Oui, mais le décès d’un grand nombre de ces personnes est imputé à un ensemble de plusieurs facteurs. Certes, et après ? L’usage du Taser met particulièrement en danger les personnes cardiaques. Peut-on considérer que le décès d’une personne cardiaque après un coup de Taser n’est pas imputable à celui-ci ? Ce n’est pas notre point de vue. Les policiers ne disposant évidemment pas de la capacité à savoir, dans des situations d’urgence, si la personne qu’ils s’apprêtent à « taser » souffre d’une affection susceptible d’entrainer sa mort en cas d’usage du Taser. Ceci devrait, à nos yeux, suffire à bannir cette arme.

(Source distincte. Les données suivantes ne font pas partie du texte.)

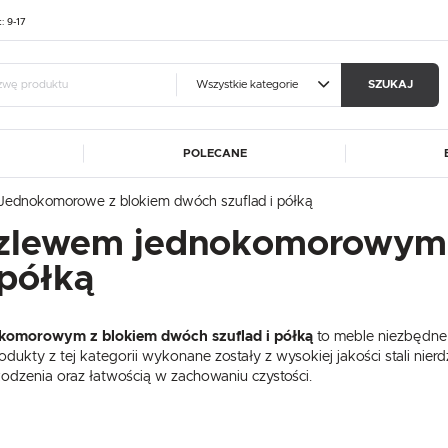
t: 9-17
Wszystkie kategorie
SZUKAJ
POLECANE
guj się
Zare
Jednokomorowe z blokiem dwóch szuflad i półką
A
ALUSHELF
BARTSCHER
 zlewem jednokomorowym
OTRZYMASZ LICZNE DODAT
CATERINA
DIBAL
 półką
MA
FRESCO COFFEE
GGF
podgląd statusu realizac
DE
HASPOL
IKMET
podgląd historii zakupó
okomorowym z blokiem dwóch szuflad i półką
to meble niezbędne
ET
KART-MAP
LIEBHERR
brak konieczności wprow
dukty z tej kategorii wykonane zostały z wysokiej jakości stali nie
W
MEDGREE
NOWY STYL
możliwość otrzymania r
odzenia oraz łatwością w zachowaniu czystości.
Zapomniałem hasła
RM GASTRO
REDFOX
ROLLEY
SIMAG
SIRMAN
LOGUJ SIĘ
ZAREJESTRU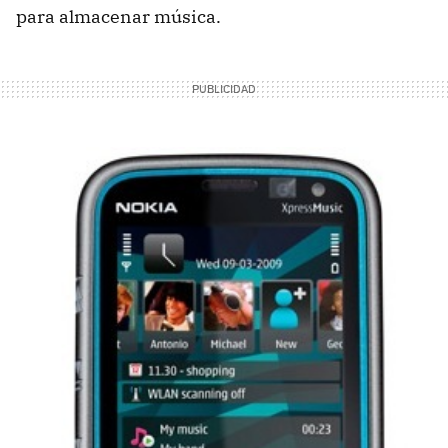
para almacenar música.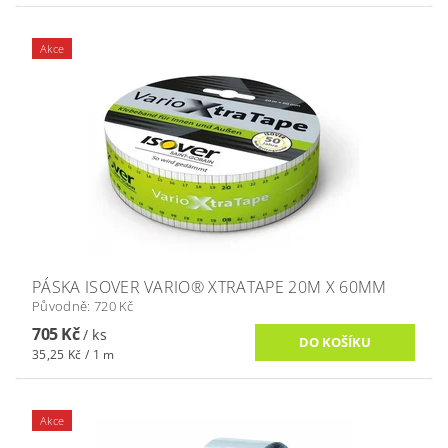
Akce
PÁSKA ISOVER VARIO® XTRATAPE 20M X 60MM
Původně:
720 Kč
705 Kč
/ ks
35,25 Kč / 1 m
Akce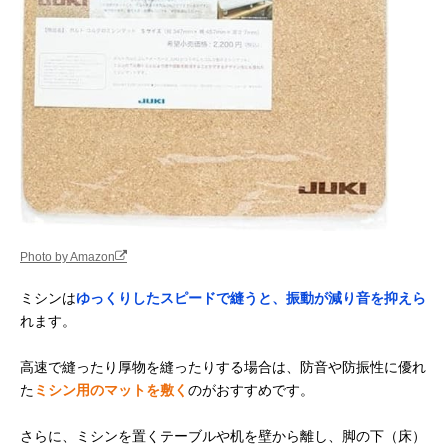
Photo by Amazon
ミシンは
ゆっくりしたスピードで縫うと、振動が減り音を抑えら
れます。
高速で縫ったり厚物を縫ったりする場合は、防音や防振性に優れ
た
ミシン用のマットを敷く
のがおすすめです。
さらに、ミシンを置くテーブルや机を壁から離し、脚の下（床）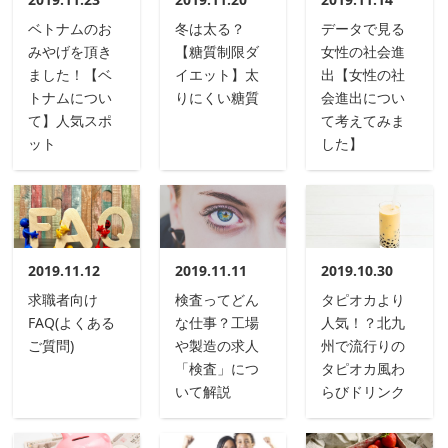
ベトナムのお
冬は太る？
データで見る
みやげを頂き
【糖質制限ダ
女性の社会進
ました！【ベ
イエット】太
出【女性の社
トナムについ
りにくい糖質
会進出につい
て】人気スポ
て考えてみま
ット
した】
2019.11.12
2019.11.11
2019.10.30
求職者向け
検査ってどん
タピオカより
FAQ(よくある
な仕事？工場
人気！？北九
ご質問)
や製造の求人
州で流行りの
「検査」につ
タピオカ風わ
いて解説
らびドリンク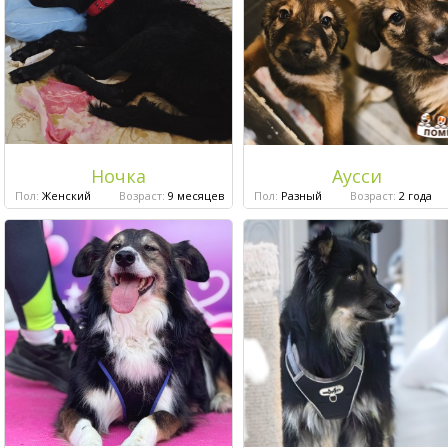
Ночка
Аусси
Пол:
Женский
Возраст:
9 месяцев
Пол:
Разный
Возраст:
2 года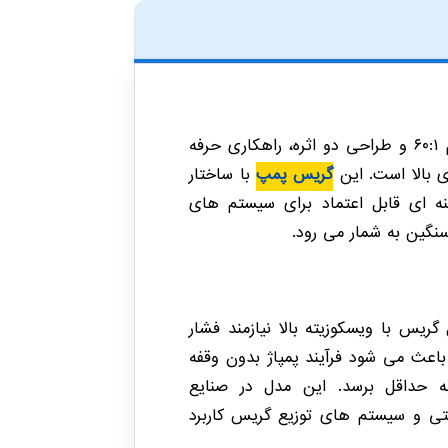
گریس پمپ بادی P60 پیوسی ایتالیا با نسبت تراکم ۶۰:۱ و طراحی دو اثره، راهکاری حرفه
 بالا است. این
گریس پمپ
با ساختار
نه ای قابل اعتماد برای سیستم های
سنگین به شمار می رود.
ل گریس با ویسکوزیته بالا نیازمند فشار
باعث می شود فرآیند پمپاژ بدون وقفه
 حداقل برسد. این مدل در صنایع
تی و سیستم های توزیع گریس کاربرد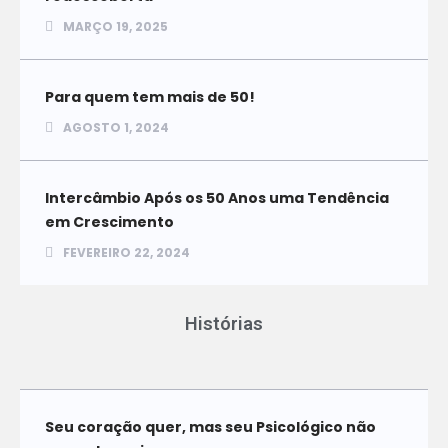
MARÇO 19, 2025
Para quem tem mais de 50!
AGOSTO 1, 2024
Intercâmbio Após os 50 Anos uma Tendência
em Crescimento
FEVEREIRO 22, 2024
Histórias
Seu coração quer, mas seu Psicológico não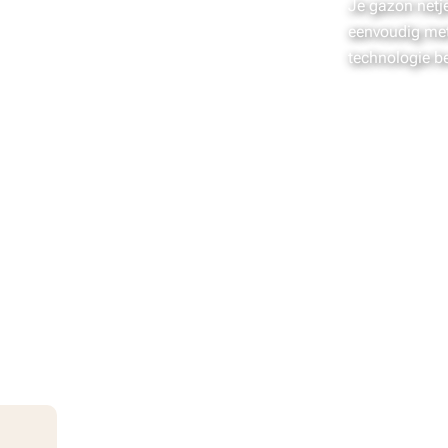
Je gazon netj
eenvoudig me
technologie be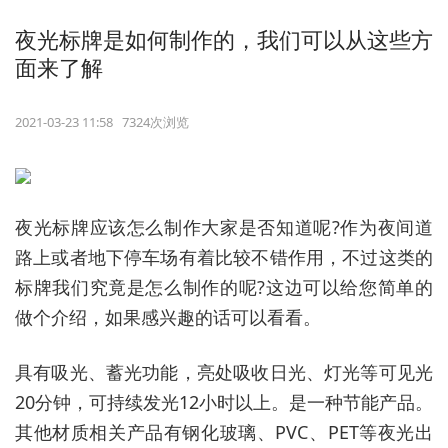
夜光标牌是如何制作的，我们可以从这些方
面来了解
2021-03-23 11:58 7324次浏览
夜光标牌应该怎么制作大家是否知道呢?作为夜间道
路上或者地下停车场有着比较不错作用，不过这类的
标牌我们究竟是怎么制作的呢?这边可以给您简单的
做个介绍，如果感兴趣的话可以看看。
具有吸光、蓄光功能，亮处吸收日光、灯光等可见光
20分钟，可持续发光12小时以上。是一种节能产品。
其他材质相关产品有钢化玻璃、PVC、PET等夜光出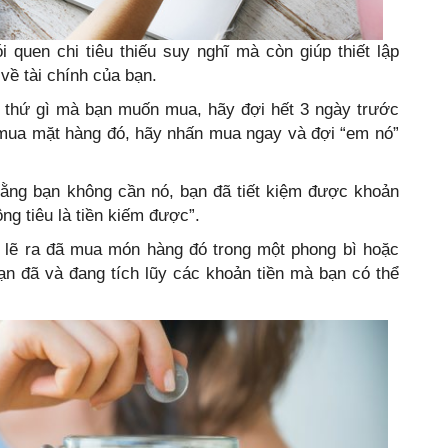
 quen chi tiêu thiếu suy nghĩ mà còn giúp thiết lập
về tài chính của bạn.
 thứ gì mà bạn muốn mua, hãy đợi hết 3 ngày trước
mua mặt hàng đó, hãy nhấn mua ngay và đợi “em nó”
rằng bạn không cần nó, bạn đã tiết kiệm được khoản
ông tiêu là tiền kiếm được”.
à lẽ ra đã mua món hàng đó trong một phong bì hoặc
ạn đã và đang tích lũy các khoản tiền mà bạn có thể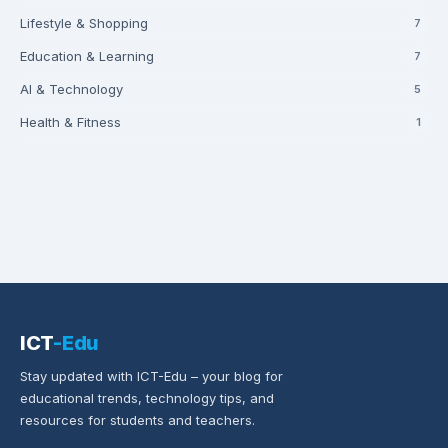
Lifestyle & Shopping
7
Education & Learning
7
AI & Technology
5
Health & Fitness
1
ICT
-Edu
Stay updated with ICT-Edu – your blog for
educational trends, technology tips, and
resources for students and teachers.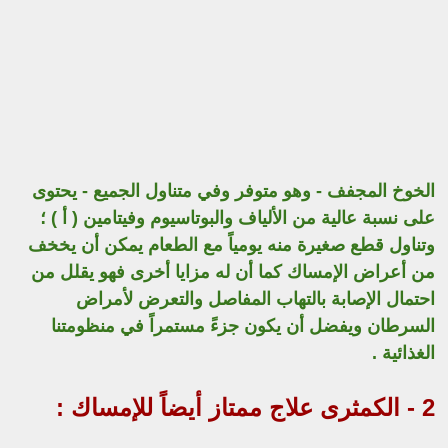
الخوخ المجفف - وهو متوفر وفي متناول الجميع - يحتوى
على نسبة عالية من الألياف والبوتاسيوم وفيتامين ( أ ) ؛
وتناول قطع صغيرة منه يومياً مع الطعام يمكن أن يخخف
من أعراض الإمساك كما أن له مزايا أخرى فهو يقلل من
احتمال الإصابة بالتهاب المفاصل والتعرض لأمراض
السرطان ويفضل أن يكون جزءً مستمراً في منظومتنا
الغذائية .
2 - الكمثرى علاج ممتاز أيضاً للإمساك :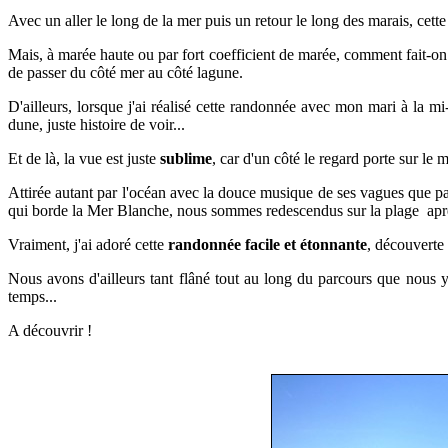
Av
ec un aller le long de la mer puis un retour le long des marais, cet
Mais, à marée haute ou par fort coefficient de marée, comment fait-on 
de passer du côté mer au côté lagune.
D'ailleurs, lorsque j'ai réalisé cette randonnée avec mon mari à la m
dune, juste histoire de voir...
Et de là
, la vue est juste
sublime
, car d'un côté le regard porte sur le m
Attirée autant par l'océan avec la douce musique de ses vagues que par
qui borde la Mer Blanche, nous sommes redescendus sur la plage après
Vraiment, j'ai adoré cette
randonnée facile et étonnante
,
d
écouverte 
Nous avons d'ailleurs tant flâné tout au long du parcours
que nous y 
temps...
A découvrir !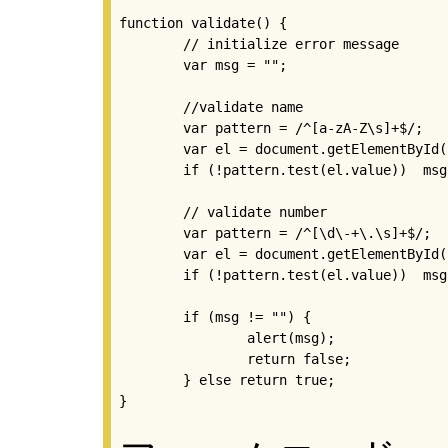
function validate() {

	// initialize error message

	var msg = "";

	//validate name

	var pattern = /^[a-zA-Z\s]+$/;

	var el = document.getElementById("name");

	if (!pattern.test(el.value))  msg += "Name can only have letters and spaces. ";

	// validate number

	var pattern = /^[\d\-+\.\s]+$/;

	var el = document.getElementById("tel");

	if (!pattern.test(el.value))  msg += "Telephone number can only have digits and separators. ";

	if (msg != "") {

		alert(msg);

		return false;

	} else return true;
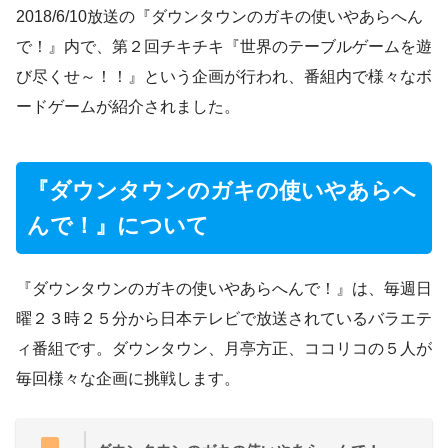
2018/6/10放送の『ダウンタウンのガキの使いやあらへん
で！』内で、第２回チキチキ『世界のテーブルゲームを遊
び尽くせ～！！』という企画が行われ、番組内で様々なボ
ードゲームが紹介されました。
『ダウンタウンのガキの使いやあらへ
んで！』について
『ダウンタウンのガキの使いやあらへんで！』は、毎週日
曜２３時２５分から日本テレビで放送されているバラエテ
ィ番組です。ダウンタウン、月亭方正、ココリコの５人が
毎回様々な企画に挑戦します。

La Coopérative VEGA met-elle les policiers en danger en leur refusant un équipement utile ? C’est ce que certains prétendent sur les réseaux sociaux, nous présentant même comme « complices des voyous ». Pour notre part, nous sommes au contraire convaincus que le Taser, a fortiori aussi mal encadré légalement qu’il l’est aujourd’hui, ne peut qu’alimenter une spirale d’inflation de la violence. Le Taser est devenu le symbole d’une certaine approche de l’activité policière, sécuritaire et technologique, approche qui fait d’énormes dégâts là où elle est appliquée (taux d’incarcération en hausse, violences sur la police et de la part de celle-ci, etc). Cette approche augmente globalement le degré de violence dans la société et donc les risques auxquels les policiers sont exposés. Il existe cependant d’autres approches, qui mettent plus en avant le facteur humain et obtiennent de bien meilleurs résultats.

Que va-t-il se passer maintenant ? Une nouvelle séance de commission du Conseil communal sera convoquée dans le courant du mois de septembre, avant un nouvel examen du dossier lors du Conseil communal du 2 octobre. Nous n’avons cependant pas encore obtenu que soient auditionnés, comme nous le demandons, des médecins et des scientifiques. Nous allons continuer à le demander.

Jusqu’à présent, l’examen du dossier en commission a consisté en une présentation de l’arme par l’un des responsables du Peloton anti-banditisme. Nous considérons que ce dispositif est inadéquat, en ne présentant qu’un seul point de vue et en ne permettant pas un échange serein sur le sujet.

Que demande VEGA ? L’abandon pur et simple du projet. Nous ne souhaitons pas voir le Taser en circulation à Liège.

Et si le Conseil décide de voter en faveur du Taser ? Nous déposerons des amendements visant à ce que l’usage du Taser soit encadré par les mêmes procédures que celui d’une arme à feu. Nous demanderons également l’exclusion formelle de l’usage du Taser sur toute personne non armée, sur toute personne qui ne représente pas une menace directe et imminente pour elle-même ou pour autrui, sur les mineurs, sur les femmes enceintes, sur les personnes âgées ainsi que dans le cadre des conflits sociaux.